(YOUR GOAL):
Retype the entries below exactly, but begin at the line containing "는 단순한 복지 차원을 넘어, 사회 구성원 모두가 동등" and end at the last line.

(EXTRACTED INFORMATION):
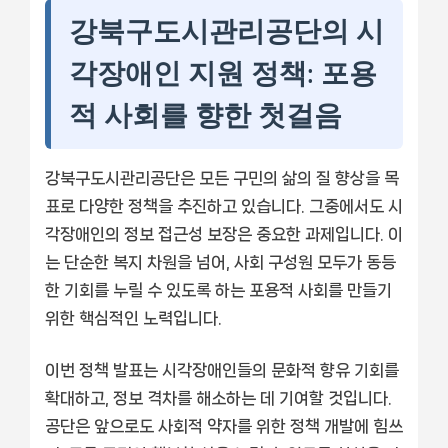
강북구도시관리공단의 시
각장애인 지원 정책: 포용
적 사회를 향한 첫걸음
강북구도시관리공단은 모든 구민의 삶의 질 향상을 목
표로 다양한 정책을 추진하고 있습니다. 그중에서도 시
각장애인의 정보 접근성 보장은 중요한 과제입니다. 이
는 단순한 복지 차원을 넘어, 사회 구성원 모두가 동등
한 기회를 누릴 수 있도록 하는 포용적 사회를 만들기
위한 핵심적인 노력입니다.
이번 정책 발표는 시각장애인들의 문화적 향유 기회를
확대하고, 정보 격차를 해소하는 데 기여할 것입니다.
공단은 앞으로도 사회적 약자를 위한 정책 개발에 힘쓰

(RESPONSE AREA):
는 단순한 복지 차원을 넘어, 사회 구성원 모두가 동등
한 기회를 누릴 수 있도록 하는 포용적 사회를 만들기
위한 핵심적인 노력입니다.
이번 정책 발표는 시각장애인들의 문화적 향유 기회를
확대하고, 정보 격차를 해소하는 데 기여할 것입니다.
공단은 앞으로도 사회적 약자를 위한 정책 개발에 힘쓰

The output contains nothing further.